WHAT THIS TASK INVOLVES
Tally up the lines below with "FIGC" in them. Answer with the number only.

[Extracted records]
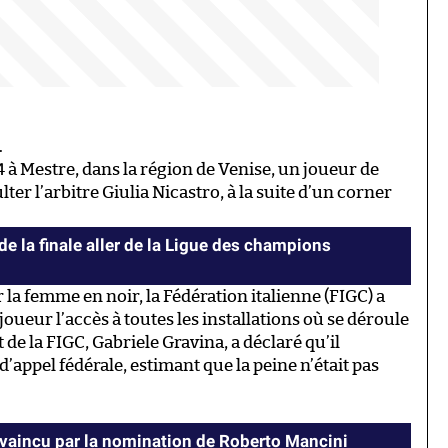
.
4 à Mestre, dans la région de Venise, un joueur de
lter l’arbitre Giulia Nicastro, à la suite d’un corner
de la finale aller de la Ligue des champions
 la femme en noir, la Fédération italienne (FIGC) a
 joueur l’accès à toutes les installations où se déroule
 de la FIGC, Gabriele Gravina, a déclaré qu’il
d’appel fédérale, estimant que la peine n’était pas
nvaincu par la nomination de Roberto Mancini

WRITTEN REPLY
2